■ TASK REQUIREMENTS
What is needed is an exact copy of the records, with the images left out.

■ Document understanding data

* * * * * * *

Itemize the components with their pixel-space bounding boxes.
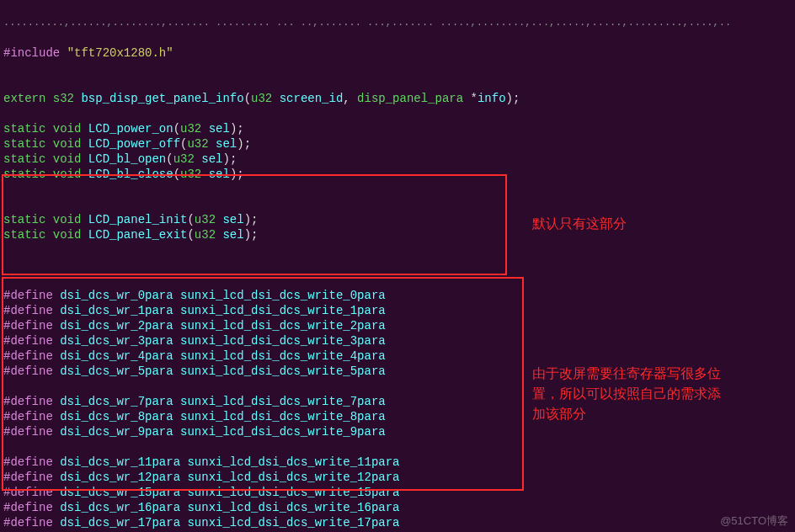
code-editor: ..........,......,........,....... .....… [0,0,795,532]
define-val: sunxi_lcd_dsi_dcs_write_12para [187,471,399,484]
define-val: sunxi_lcd_dsi_dcs_write_15para [187,486,399,499]
static-line: static void LCD_bl_close(u32 sel); [3,167,792,182]
define-line: #define dsi_dcs_wr_15para sunxi_lcd_dsi_… [3,485,792,500]
defines-added-2: #define dsi_dcs_wr_11para sunxi_lcd_dsi_… [3,455,792,532]
static-decls-1: static void LCD_power_on(u32 sel);static… [3,121,792,182]
star: * [471,92,478,105]
define-kw: #define [3,501,60,514]
annotation-default: 默认只有这部分 [532,214,627,234]
static-line: static void LCD_bl_open(u32 sel); [3,152,792,167]
comma: , [343,92,357,105]
define-line: #define dsi_dcs_wr_4para sunxi_lcd_dsi_d… [3,348,792,364]
paren-close: ); [222,152,237,166]
fn-name: LCD_power_off [88,137,180,151]
static-kw: static [3,137,53,151]
arg-type2: disp_panel_para [357,92,470,105]
ret-type: void [53,137,88,151]
define-kw: #define [3,486,60,499]
ret-type: void [53,152,88,166]
ret-type: void [53,213,88,226]
define-name: dsi_dcs_wr_11para [60,455,187,469]
arg-type: u32 [195,228,223,242]
define-val: sunxi_lcd_dsi_dcs_write_3para [180,334,386,348]
arg-name: sel [222,213,243,226]
fn-name: LCD_panel_exit [88,228,188,242]
define-kw: #define [3,395,60,408]
paren-close: ); [506,92,520,105]
fn-name: LCD_bl_close [88,168,173,181]
include-path: "tft720x1280.h" [67,46,173,60]
arg-type: u32 [195,213,223,226]
header-line: ..........,......,........,....... .....… [3,15,792,30]
fn-name: LCD_panel_init [88,213,188,226]
define-line: #define dsi_dcs_wr_1para sunxi_lcd_dsi_d… [3,303,792,318]
define-kw: #define [3,425,60,439]
define-name: dsi_dcs_wr_9para [60,425,180,439]
arg-type: u32 [173,152,202,166]
paren-open: ( [187,228,194,242]
arg-name: sel [201,152,222,166]
arg-name2: info [478,92,506,105]
define-kw: #define [3,364,60,378]
paren-open: ( [166,152,173,166]
define-name: dsi_dcs_wr_3para [60,334,180,348]
define-name: dsi_dcs_wr_0para [60,289,180,302]
static-line: static void LCD_panel_init(u32 sel); [3,212,792,227]
annotation-added: 由于改屏需要往寄存器写很多位置，所以可以按照自己的需求添加该部分 [532,364,726,424]
define-val: sunxi_lcd_dsi_dcs_write_1para [180,304,386,317]
paren-close: ); [237,137,251,151]
static-kw: static [3,152,53,166]
paren-close: ); [230,168,244,181]
define-val: sunxi_lcd_dsi_dcs_write_7para [180,395,386,408]
arg-type: u32 [180,122,209,136]
define-val: sunxi_lcd_dsi_dcs_write_11para [187,455,399,469]
define-name: dsi_dcs_wr_5para [60,364,180,378]
define-val: sunxi_lcd_dsi_dcs_write_2para [180,319,386,332]
define-name: dsi_dcs_wr_15para [60,486,187,499]
define-val: sunxi_lcd_dsi_dcs_write_8para [180,410,386,423]
define-line: #define dsi_dcs_wr_11para sunxi_lcd_dsi_… [3,455,792,470]
define-line: #define dsi_dcs_wr_2para sunxi_lcd_dsi_d… [3,318,792,333]
define-name: dsi_dcs_wr_7para [60,395,180,408]
define-name: dsi_dcs_wr_1para [60,304,180,317]
ret-type: void [53,228,88,242]
define-name: dsi_dcs_wr_4para [60,349,180,363]
define-line: #define dsi_dcs_wr_9para sunxi_lcd_dsi_d… [3,424,792,439]
define-kw: #define [3,410,60,423]
define-val: sunxi_lcd_dsi_dcs_write_4para [180,349,386,363]
static-kw: static [3,228,53,242]
arg-type: u32 [251,92,280,105]
arg-name: sel [222,228,243,242]
ret-type: s32 [53,92,82,105]
static-kw: static [3,213,53,226]
fn-name: LCD_bl_open [88,152,166,166]
arg-type: u32 [187,137,216,151]
define-kw: #define [3,289,60,302]
paren-close: ); [244,213,259,226]
define-kw: #define [3,319,60,332]
define-val: sunxi_lcd_dsi_dcs_write_17para [187,516,399,529]
define-val: sunxi_lcd_dsi_dcs_write_9para [180,425,386,439]
arg-name: sel [209,122,230,136]
static-kw: static [3,122,53,136]
define-val: sunxi_lcd_dsi_dcs_write_5para [180,364,386,378]
define-kw: #define [3,455,60,469]
static-kw: static [3,168,53,181]
define-line: #define dsi_dcs_wr_12para sunxi_lcd_dsi_… [3,470,792,485]
define-line: #define dsi_dcs_wr_16para sunxi_lcd_dsi_… [3,500,792,515]
watermark: @51CTO博客 [720,513,788,529]
paren-open: ( [187,213,194,226]
fn-name: bsp_disp_get_panel_info [81,92,243,105]
paren-open: ( [173,168,180,181]
ret-type: void [53,168,88,181]
extern-line: extern s32 bsp_disp_get_panel_info(u32 s… [3,91,792,106]
define-name: dsi_dcs_wr_16para [60,501,187,514]
paren-open: ( [173,122,180,136]
define-kw: #define [3,334,60,348]
define-kw: #define [3,349,60,363]
define-line: #define dsi_dcs_wr_17para sunxi_lcd_dsi_… [3,515,792,530]
static-line: static void LCD_power_off(u32 sel); [3,136,792,152]
define-name: dsi_dcs_wr_17para [60,516,187,529]
static-decls-2: static void LCD_panel_init(u32 sel);stat… [3,212,792,242]
paren-close: ); [244,228,259,242]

* * * * * * *

■ ANSWER SPACE
Itemize the components with their pixel-space bounding boxes.
code-editor: ..........,......,........,....... .....… [0,0,795,532]
define-val: sunxi_lcd_dsi_dcs_write_12para [187,471,399,484]
define-val: sunxi_lcd_dsi_dcs_write_15para [187,486,399,499]
static-line: static void LCD_bl_close(u32 sel); [3,167,792,182]
define-line: #define dsi_dcs_wr_15para sunxi_lcd_dsi_… [3,485,792,500]
defines-added-2: #define dsi_dcs_wr_11para sunxi_lcd_dsi_… [3,455,792,532]
static-decls-1: static void LCD_power_on(u32 sel);static… [3,121,792,182]
star: * [471,92,478,105]
define-kw: #define [3,501,60,514]
annotation-default: 默认只有这部分 [532,214,627,234]
static-line: static void LCD_bl_open(u32 sel); [3,152,792,167]
comma: , [343,92,357,105]
define-line: #define dsi_dcs_wr_4para sunxi_lcd_dsi_d… [3,348,792,364]
paren-close: ); [222,152,237,166]
fn-name: LCD_power_off [88,137,180,151]
static-kw: static [3,137,53,151]
arg-type2: disp_panel_para [357,92,470,105]
ret-type: void [53,137,88,151]
define-kw: #define [3,486,60,499]
ret-type: void [53,152,88,166]
ret-type: void [53,213,88,226]
define-name: dsi_dcs_wr_11para [60,455,187,469]
arg-type: u32 [195,228,223,242]
define-val: sunxi_lcd_dsi_dcs_write_3para [180,334,386,348]
arg-name: sel [222,213,243,226]
fn-name: LCD_panel_exit [88,228,188,242]
define-kw: #define [3,395,60,408]
paren-close: ); [506,92,520,105]
fn-name: LCD_bl_close [88,168,173,181]
include-path: "tft720x1280.h" [67,46,173,60]
arg-type: u32 [195,213,223,226]
header-line: ..........,......,........,....... .....… [3,15,792,30]
fn-name: LCD_panel_init [88,213,188,226]
define-line: #define dsi_dcs_wr_1para sunxi_lcd_dsi_d… [3,303,792,318]
define-kw: #define [3,425,60,439]
define-name: dsi_dcs_wr_9para [60,425,180,439]
arg-type: u32 [173,152,202,166]
paren-open: ( [187,228,194,242]
arg-name: sel [201,152,222,166]
arg-name2: info [478,92,506,105]
define-kw: #define [3,364,60,378]
paren-open: ( [166,152,173,166]
define-name: dsi_dcs_wr_3para [60,334,180,348]
define-name: dsi_dcs_wr_0para [60,289,180,302]
static-line: static void LCD_panel_init(u32 sel); [3,212,792,227]
annotation-added: 由于改屏需要往寄存器写很多位置，所以可以按照自己的需求添加该部分 [532,364,726,424]
define-val: sunxi_lcd_dsi_dcs_write_1para [180,304,386,317]
paren-close: ); [237,137,251,151]
static-kw: static [3,152,53,166]
paren-close: ); [230,168,244,181]
define-val: sunxi_lcd_dsi_dcs_write_7para [180,395,386,408]
arg-type: u32 [180,122,209,136]
define-val: sunxi_lcd_dsi_dcs_write_11para [187,455,399,469]
define-name: dsi_dcs_wr_5para [60,364,180,378]
define-val: sunxi_lcd_dsi_dcs_write_2para [180,319,386,332]
define-name: dsi_dcs_wr_15para [60,486,187,499]
define-val: sunxi_lcd_dsi_dcs_write_8para [180,410,386,423]
define-line: #define dsi_dcs_wr_11para sunxi_lcd_dsi_… [3,455,792,470]
define-line: #define dsi_dcs_wr_2para sunxi_lcd_dsi_d… [3,318,792,333]
define-name: dsi_dcs_wr_7para [60,395,180,408]
define-name: dsi_dcs_wr_1para [60,304,180,317]
ret-type: void [53,228,88,242]
define-name: dsi_dcs_wr_4para [60,349,180,363]
define-line: #define dsi_dcs_wr_9para sunxi_lcd_dsi_d… [3,424,792,439]
define-kw: #define [3,410,60,423]
define-val: sunxi_lcd_dsi_dcs_write_4para [180,349,386,363]
static-kw: static [3,228,53,242]
arg-type: u32 [251,92,280,105]
arg-name: sel [222,228,243,242]
ret-type: s32 [53,92,82,105]
static-kw: static [3,213,53,226]
fn-name: LCD_bl_open [88,152,166,166]
arg-type: u32 [187,137,216,151]
define-kw: #define [3,289,60,302]
paren-close: ); [244,213,259,226]
define-kw: #define [3,319,60,332]
define-val: sunxi_lcd_dsi_dcs_write_17para [187,516,399,529]
define-val: sunxi_lcd_dsi_dcs_write_9para [180,425,386,439]
arg-name: sel [209,122,230,136]
static-kw: static [3,122,53,136]
define-val: sunxi_lcd_dsi_dcs_write_5para [180,364,386,378]
define-kw: #define [3,455,60,469]
static-kw: static [3,168,53,181]
define-line: #define dsi_dcs_wr_12para sunxi_lcd_dsi_… [3,470,792,485]
define-line: #define dsi_dcs_wr_16para sunxi_lcd_dsi_… [3,500,792,515]
watermark: @51CTO博客 [720,513,788,529]
paren-open: ( [187,213,194,226]
fn-name: bsp_disp_get_panel_info [81,92,243,105]
paren-open: ( [173,168,180,181]
ret-type: void [53,168,88,181]
extern-line: extern s32 bsp_disp_get_panel_info(u32 s… [3,91,792,106]
define-name: dsi_dcs_wr_16para [60,501,187,514]
paren-open: ( [173,122,180,136]
define-kw: #define [3,334,60,348]
define-kw: #define [3,349,60,363]
define-line: #define dsi_dcs_wr_17para sunxi_lcd_dsi_… [3,515,792,530]
static-line: static void LCD_power_off(u32 sel); [3,136,792,152]
define-name: dsi_dcs_wr_17para [60,516,187,529]
static-decls-2: static void LCD_panel_init(u32 sel);stat… [3,212,792,242]
paren-close: ); [244,228,259,242]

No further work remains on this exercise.